(Page-level text extractions)
************
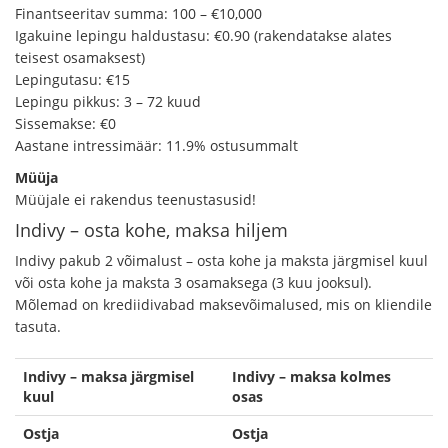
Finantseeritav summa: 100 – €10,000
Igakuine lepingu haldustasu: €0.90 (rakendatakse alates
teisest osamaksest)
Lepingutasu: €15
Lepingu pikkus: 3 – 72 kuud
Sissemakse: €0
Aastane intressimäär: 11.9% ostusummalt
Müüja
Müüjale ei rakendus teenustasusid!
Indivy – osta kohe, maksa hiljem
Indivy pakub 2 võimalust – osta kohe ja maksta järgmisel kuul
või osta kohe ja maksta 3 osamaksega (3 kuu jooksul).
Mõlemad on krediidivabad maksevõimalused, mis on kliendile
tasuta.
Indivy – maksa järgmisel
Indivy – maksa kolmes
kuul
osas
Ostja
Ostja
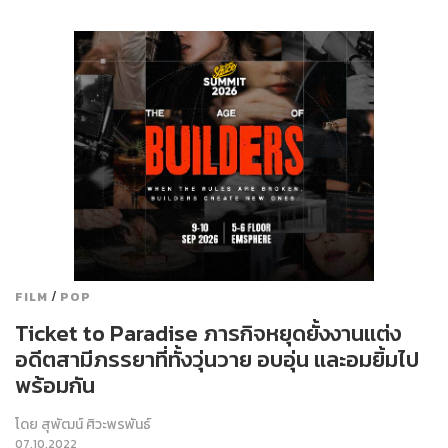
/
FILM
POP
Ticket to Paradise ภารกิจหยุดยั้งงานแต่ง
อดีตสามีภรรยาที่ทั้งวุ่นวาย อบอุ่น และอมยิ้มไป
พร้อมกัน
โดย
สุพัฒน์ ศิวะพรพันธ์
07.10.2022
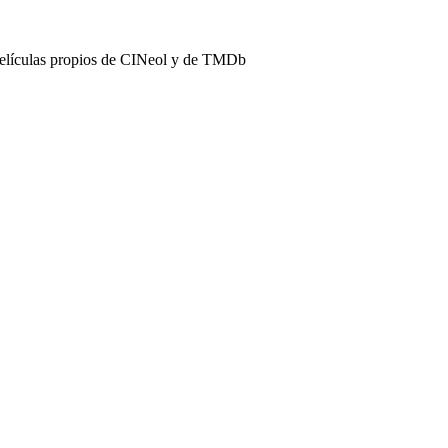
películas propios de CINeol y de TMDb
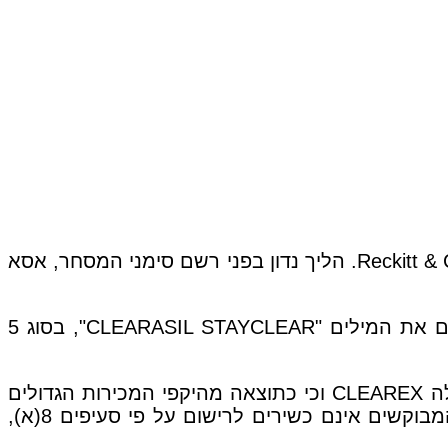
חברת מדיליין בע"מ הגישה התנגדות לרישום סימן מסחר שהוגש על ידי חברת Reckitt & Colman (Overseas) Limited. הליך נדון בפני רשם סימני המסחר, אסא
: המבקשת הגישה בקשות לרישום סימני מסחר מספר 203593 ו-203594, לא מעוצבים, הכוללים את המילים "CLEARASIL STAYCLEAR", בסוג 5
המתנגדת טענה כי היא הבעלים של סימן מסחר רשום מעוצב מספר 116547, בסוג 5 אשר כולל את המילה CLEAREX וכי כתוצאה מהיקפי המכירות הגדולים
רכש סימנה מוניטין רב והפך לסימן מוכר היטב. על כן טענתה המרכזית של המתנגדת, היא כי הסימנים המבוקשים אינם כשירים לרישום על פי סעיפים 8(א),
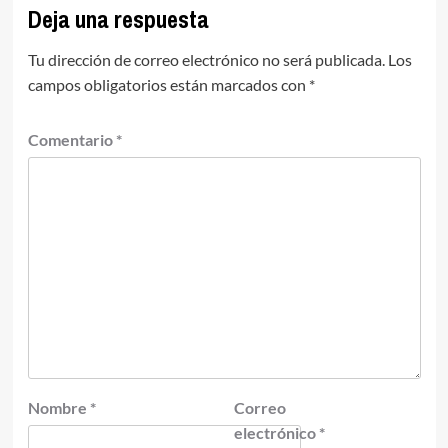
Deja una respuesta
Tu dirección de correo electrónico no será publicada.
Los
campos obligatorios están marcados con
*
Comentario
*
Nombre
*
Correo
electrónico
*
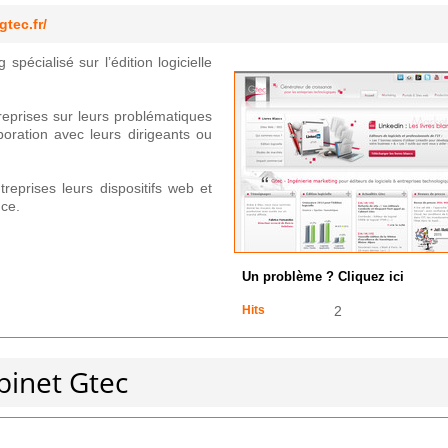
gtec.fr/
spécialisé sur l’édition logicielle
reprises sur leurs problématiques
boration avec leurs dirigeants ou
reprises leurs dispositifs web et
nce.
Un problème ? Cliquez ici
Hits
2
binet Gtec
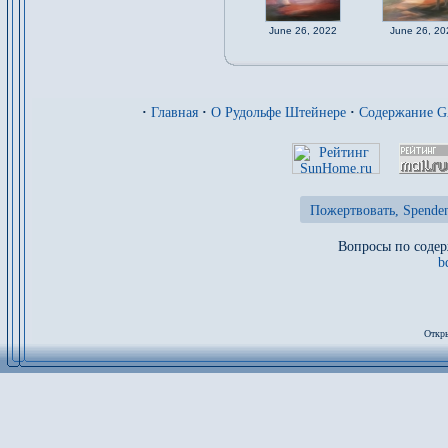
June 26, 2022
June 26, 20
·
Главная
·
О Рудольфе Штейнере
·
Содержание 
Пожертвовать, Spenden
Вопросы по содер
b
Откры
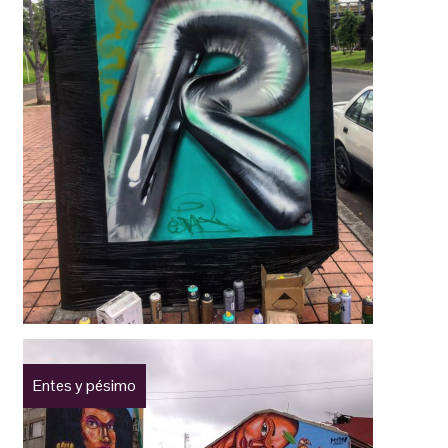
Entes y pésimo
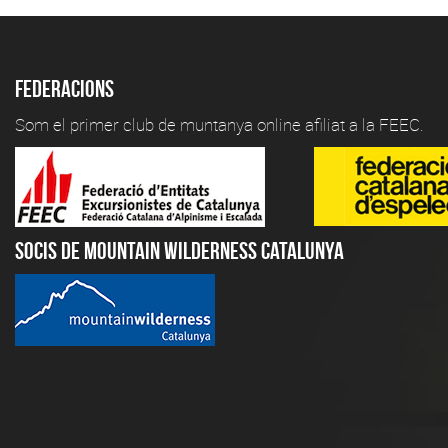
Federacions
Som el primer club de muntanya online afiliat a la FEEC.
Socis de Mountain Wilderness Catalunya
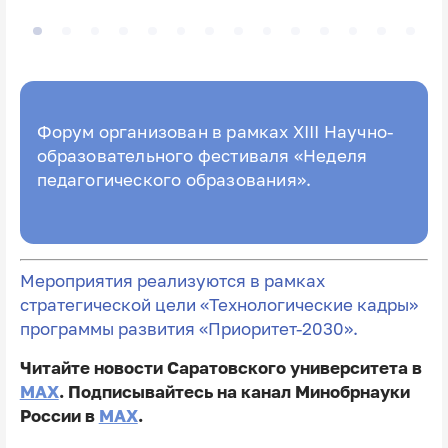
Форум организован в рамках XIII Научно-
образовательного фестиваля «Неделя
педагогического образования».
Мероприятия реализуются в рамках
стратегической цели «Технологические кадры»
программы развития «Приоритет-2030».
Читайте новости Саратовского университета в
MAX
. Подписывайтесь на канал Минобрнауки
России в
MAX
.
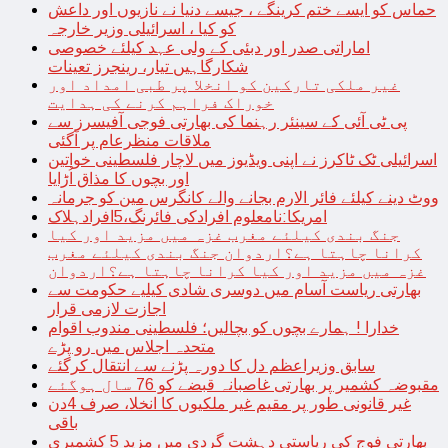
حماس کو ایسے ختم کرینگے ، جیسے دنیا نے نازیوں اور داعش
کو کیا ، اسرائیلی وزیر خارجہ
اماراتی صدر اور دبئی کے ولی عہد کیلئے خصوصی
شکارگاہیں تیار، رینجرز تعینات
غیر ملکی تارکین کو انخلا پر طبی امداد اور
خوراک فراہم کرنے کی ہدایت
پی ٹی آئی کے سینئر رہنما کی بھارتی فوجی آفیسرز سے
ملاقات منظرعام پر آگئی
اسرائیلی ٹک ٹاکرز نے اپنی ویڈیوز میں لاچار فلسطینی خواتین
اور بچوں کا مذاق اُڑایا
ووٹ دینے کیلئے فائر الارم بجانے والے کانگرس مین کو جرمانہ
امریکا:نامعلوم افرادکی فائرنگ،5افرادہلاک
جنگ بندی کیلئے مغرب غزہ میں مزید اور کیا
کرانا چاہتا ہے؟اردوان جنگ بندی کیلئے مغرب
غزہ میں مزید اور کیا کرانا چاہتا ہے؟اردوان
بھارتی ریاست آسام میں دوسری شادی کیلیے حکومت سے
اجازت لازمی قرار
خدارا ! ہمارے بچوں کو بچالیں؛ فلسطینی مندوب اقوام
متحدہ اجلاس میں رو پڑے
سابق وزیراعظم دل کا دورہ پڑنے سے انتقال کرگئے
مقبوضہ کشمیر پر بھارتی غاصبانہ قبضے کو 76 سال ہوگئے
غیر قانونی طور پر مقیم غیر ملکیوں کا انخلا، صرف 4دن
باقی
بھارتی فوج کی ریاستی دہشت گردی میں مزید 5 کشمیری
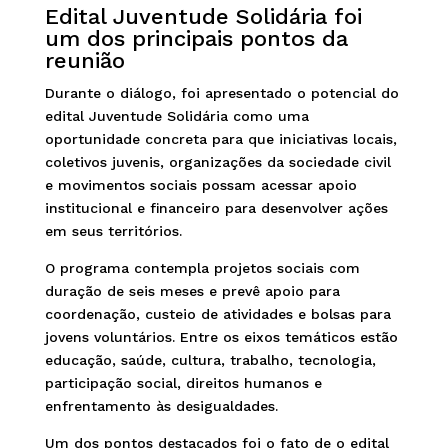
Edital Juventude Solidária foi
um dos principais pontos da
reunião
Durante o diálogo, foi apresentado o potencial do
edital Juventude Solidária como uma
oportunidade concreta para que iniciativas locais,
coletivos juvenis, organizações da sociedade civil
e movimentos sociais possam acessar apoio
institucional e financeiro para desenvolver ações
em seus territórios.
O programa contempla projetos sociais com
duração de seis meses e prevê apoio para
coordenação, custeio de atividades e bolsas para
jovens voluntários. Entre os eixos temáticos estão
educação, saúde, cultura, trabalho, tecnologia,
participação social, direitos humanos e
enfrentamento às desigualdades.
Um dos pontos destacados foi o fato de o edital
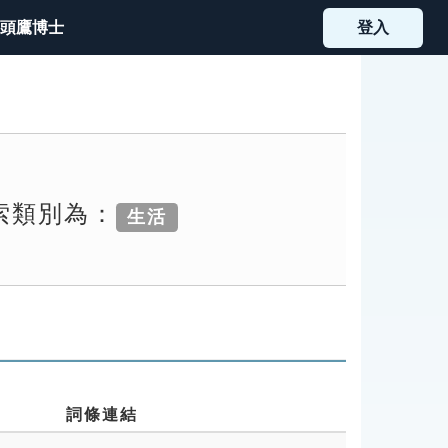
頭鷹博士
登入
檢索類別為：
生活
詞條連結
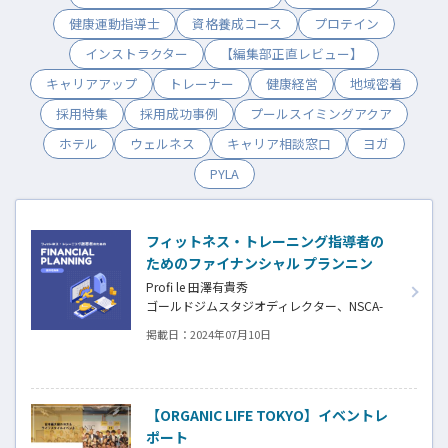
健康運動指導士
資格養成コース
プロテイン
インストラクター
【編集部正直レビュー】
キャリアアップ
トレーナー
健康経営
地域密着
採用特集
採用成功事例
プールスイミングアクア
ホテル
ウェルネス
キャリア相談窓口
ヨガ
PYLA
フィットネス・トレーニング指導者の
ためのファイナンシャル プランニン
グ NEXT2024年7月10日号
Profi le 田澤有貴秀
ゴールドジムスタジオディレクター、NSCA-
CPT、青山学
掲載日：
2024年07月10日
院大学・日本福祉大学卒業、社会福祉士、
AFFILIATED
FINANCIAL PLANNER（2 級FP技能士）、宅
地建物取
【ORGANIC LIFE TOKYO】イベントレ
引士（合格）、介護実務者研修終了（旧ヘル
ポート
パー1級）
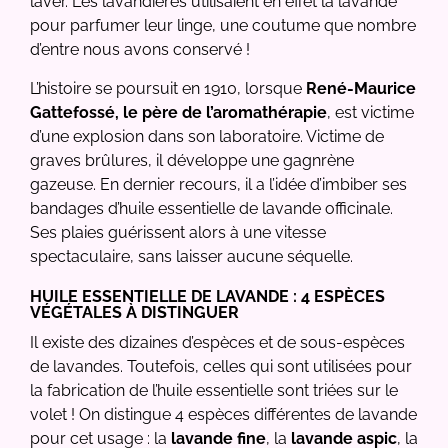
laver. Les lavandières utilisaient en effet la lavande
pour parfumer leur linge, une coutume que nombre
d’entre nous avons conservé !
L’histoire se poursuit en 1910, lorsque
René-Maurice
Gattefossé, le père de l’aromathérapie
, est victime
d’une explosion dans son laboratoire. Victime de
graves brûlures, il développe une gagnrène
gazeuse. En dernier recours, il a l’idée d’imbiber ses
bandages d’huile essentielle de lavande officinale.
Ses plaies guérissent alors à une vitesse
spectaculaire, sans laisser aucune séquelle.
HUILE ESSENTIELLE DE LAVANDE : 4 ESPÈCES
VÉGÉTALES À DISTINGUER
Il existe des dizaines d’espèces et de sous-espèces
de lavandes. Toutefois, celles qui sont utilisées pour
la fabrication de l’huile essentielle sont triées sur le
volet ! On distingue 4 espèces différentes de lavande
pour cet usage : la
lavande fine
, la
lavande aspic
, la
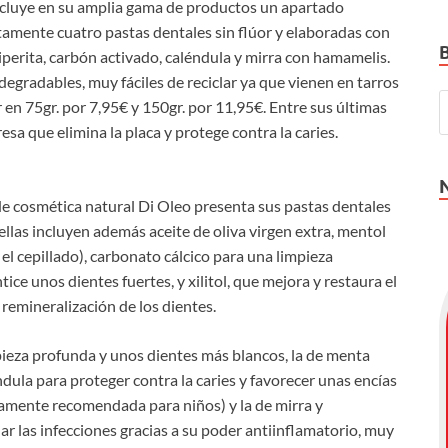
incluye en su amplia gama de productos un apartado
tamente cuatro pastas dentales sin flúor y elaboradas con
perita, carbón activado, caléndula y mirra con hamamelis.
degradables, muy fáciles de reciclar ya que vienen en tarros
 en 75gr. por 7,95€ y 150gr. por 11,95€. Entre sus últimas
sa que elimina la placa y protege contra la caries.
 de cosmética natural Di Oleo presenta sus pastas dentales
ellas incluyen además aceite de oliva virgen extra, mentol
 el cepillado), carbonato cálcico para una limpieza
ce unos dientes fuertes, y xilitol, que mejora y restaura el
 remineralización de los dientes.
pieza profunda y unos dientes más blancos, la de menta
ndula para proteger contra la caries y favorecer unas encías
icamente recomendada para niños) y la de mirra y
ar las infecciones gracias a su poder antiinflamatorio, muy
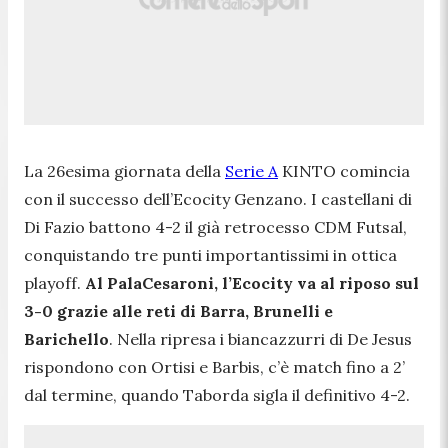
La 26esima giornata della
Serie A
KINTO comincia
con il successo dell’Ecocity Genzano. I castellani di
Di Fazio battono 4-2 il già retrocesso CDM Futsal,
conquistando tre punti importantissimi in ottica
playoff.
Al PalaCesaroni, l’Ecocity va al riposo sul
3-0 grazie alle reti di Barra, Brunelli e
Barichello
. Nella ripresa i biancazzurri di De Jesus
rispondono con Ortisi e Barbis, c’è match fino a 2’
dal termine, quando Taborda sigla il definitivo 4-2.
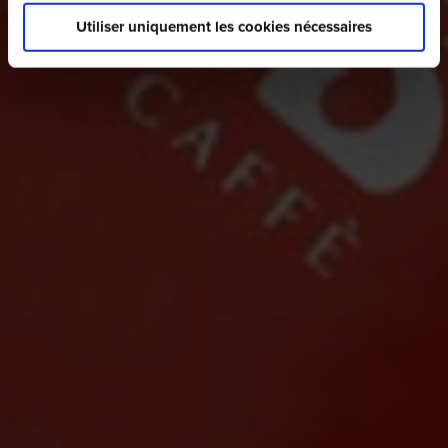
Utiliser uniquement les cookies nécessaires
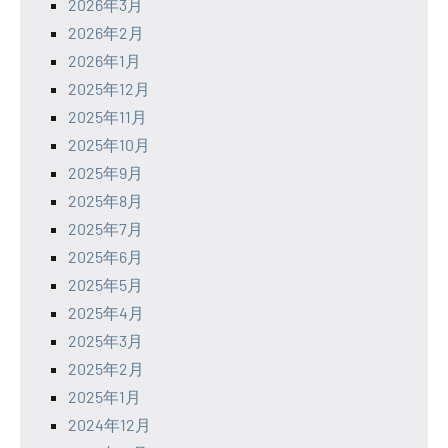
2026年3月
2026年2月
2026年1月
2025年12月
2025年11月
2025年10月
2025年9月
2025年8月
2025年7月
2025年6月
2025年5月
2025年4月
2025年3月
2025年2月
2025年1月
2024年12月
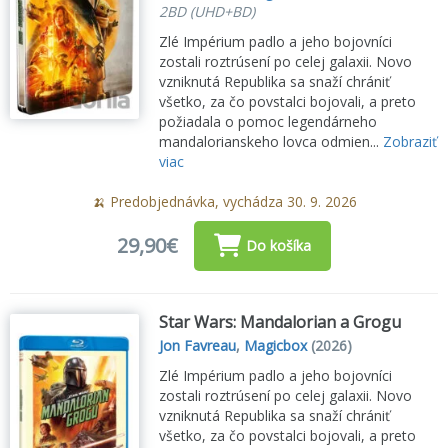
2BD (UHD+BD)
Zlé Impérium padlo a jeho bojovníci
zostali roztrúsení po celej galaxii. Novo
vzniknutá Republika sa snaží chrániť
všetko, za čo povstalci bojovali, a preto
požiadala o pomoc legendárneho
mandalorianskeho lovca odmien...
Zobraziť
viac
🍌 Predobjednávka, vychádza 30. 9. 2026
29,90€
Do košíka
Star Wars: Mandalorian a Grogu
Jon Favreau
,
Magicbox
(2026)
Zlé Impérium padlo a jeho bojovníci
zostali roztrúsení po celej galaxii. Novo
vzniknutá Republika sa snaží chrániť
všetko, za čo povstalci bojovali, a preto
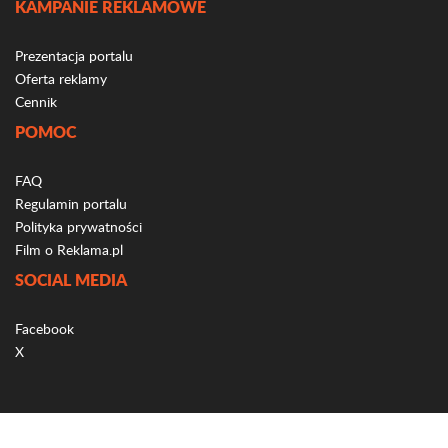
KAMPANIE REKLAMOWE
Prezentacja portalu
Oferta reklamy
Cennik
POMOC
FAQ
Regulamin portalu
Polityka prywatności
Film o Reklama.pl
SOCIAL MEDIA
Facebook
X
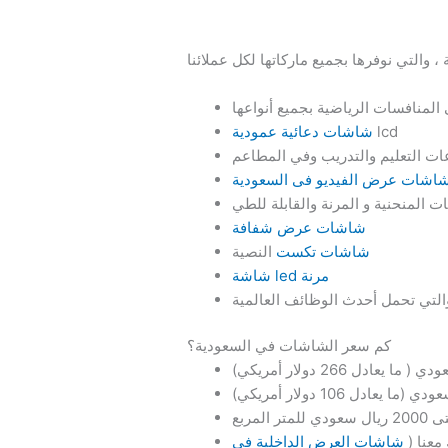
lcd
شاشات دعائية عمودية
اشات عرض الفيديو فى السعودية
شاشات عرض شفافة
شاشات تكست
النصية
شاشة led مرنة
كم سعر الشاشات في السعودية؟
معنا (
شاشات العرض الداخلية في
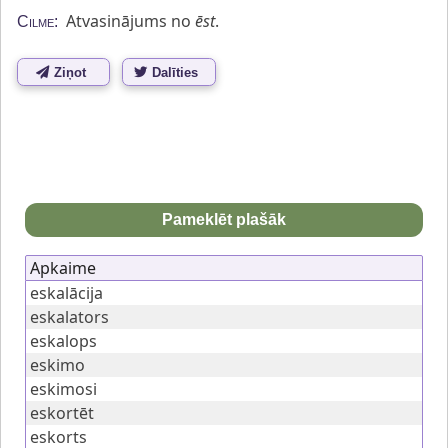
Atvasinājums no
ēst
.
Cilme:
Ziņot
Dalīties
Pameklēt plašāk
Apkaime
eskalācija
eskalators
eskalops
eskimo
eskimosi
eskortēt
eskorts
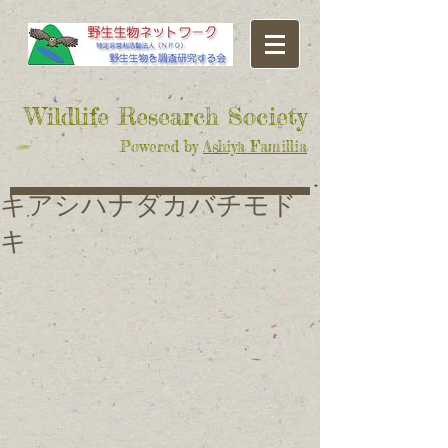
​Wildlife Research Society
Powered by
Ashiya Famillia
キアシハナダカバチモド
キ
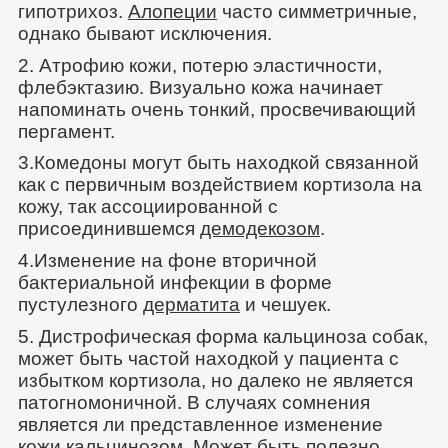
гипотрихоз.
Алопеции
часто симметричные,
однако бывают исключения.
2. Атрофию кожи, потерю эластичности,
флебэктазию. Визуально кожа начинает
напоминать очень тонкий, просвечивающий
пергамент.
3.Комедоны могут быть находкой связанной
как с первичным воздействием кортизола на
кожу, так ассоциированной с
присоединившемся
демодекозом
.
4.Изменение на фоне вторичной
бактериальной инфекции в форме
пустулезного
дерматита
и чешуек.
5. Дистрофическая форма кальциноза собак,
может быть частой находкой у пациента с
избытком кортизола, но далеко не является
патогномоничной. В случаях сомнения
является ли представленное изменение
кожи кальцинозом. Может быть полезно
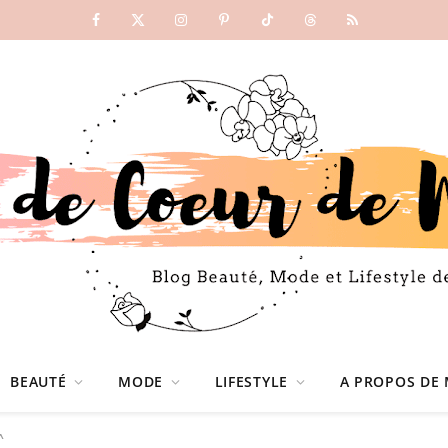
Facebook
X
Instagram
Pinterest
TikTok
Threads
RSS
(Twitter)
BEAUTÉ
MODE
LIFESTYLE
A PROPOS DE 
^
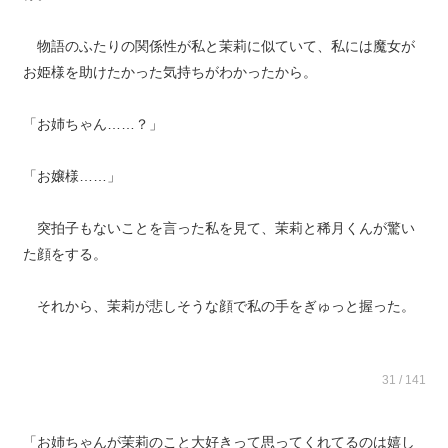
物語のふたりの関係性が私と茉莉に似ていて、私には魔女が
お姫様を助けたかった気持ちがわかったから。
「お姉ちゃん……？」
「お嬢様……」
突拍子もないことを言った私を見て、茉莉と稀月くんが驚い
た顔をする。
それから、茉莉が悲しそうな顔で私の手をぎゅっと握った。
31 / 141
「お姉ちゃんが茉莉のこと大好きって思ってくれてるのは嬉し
************
- Your task: Where a line in the records above contains the string "рамках", return that line.

- Result for this exercise:
Форум организован в рамках XIII Научно-
Мероприятия реализуются в рамках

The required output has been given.